What is required – Only the stretch below from the line holding "かったことから、二人の罪は法的に立証されるに" through the line holding "بازدید میدانی از" should be restated, word for word and with both ends included; pictures stay out.

(Collected data)

◆ ◆ ◆

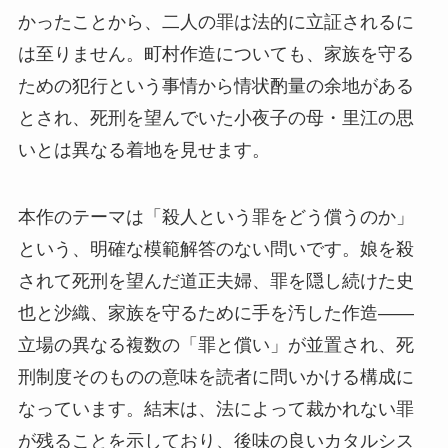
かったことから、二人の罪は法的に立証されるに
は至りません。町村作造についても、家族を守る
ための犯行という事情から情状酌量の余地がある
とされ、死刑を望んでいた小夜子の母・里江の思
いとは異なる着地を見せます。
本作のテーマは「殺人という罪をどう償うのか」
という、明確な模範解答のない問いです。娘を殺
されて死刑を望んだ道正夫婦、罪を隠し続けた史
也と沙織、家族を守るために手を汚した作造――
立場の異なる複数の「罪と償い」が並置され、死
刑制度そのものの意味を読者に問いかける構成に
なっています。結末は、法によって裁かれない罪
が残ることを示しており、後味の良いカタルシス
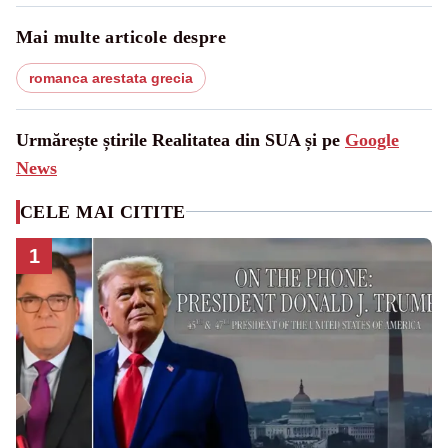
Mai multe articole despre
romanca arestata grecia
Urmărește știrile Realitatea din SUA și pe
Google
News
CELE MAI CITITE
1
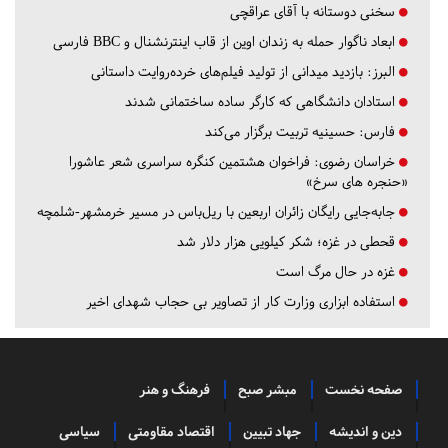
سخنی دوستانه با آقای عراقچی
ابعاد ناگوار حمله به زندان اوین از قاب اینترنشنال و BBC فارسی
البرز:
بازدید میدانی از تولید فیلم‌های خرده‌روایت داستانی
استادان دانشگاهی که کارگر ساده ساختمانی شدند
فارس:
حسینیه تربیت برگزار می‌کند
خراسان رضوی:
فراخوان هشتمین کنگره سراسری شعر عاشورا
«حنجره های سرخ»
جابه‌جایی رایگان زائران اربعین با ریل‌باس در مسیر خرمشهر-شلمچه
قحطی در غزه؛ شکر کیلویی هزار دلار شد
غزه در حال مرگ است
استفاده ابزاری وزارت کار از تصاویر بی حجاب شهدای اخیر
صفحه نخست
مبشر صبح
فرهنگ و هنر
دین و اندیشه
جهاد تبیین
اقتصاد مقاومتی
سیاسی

◆ ◆ ◆

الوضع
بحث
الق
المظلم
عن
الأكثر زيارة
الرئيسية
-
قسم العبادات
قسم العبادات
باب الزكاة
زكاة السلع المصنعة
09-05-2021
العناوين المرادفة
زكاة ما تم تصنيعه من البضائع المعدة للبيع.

◆ ◆ ◆

Solution for this exercise –
かったことから、二人の罪は法的に立証されるに
は至りません。町村作造についても、家族を守る
ための犯行という事情から情状酌量の余地がある
とされ、死刑を望んでいた小夜子の母・里江の思
いとは異なる着地を見せます。
本作のテーマは「殺人という罪をどう償うのか」
という、明確な模範解答のない問いです。娘を殺
されて死刑を望んだ道正夫婦、罪を隠し続けた史
也と沙織、家族を守るために手を汚した作造――
立場の異なる複数の「罪と償い」が並置され、死
刑制度そのものの意味を読者に問いかける構成に
なっています。結末は、法によって裁かれない罪
が残ることを示しており、後味の良いカタルシス
Mai multe articole despre
romanca arestata grecia
Urmărește știrile Realitatea din SUA și pe
Google
News
CELE MAI CITITE
1
سخنی دوستانه با آقای عراقچی
ابعاد ناگوار حمله به زندان اوین از قاب اینترنشنال و BBC فارسی
البرز:
بازدید میدانی از تولید فیلم‌های خرده‌روایت داستانی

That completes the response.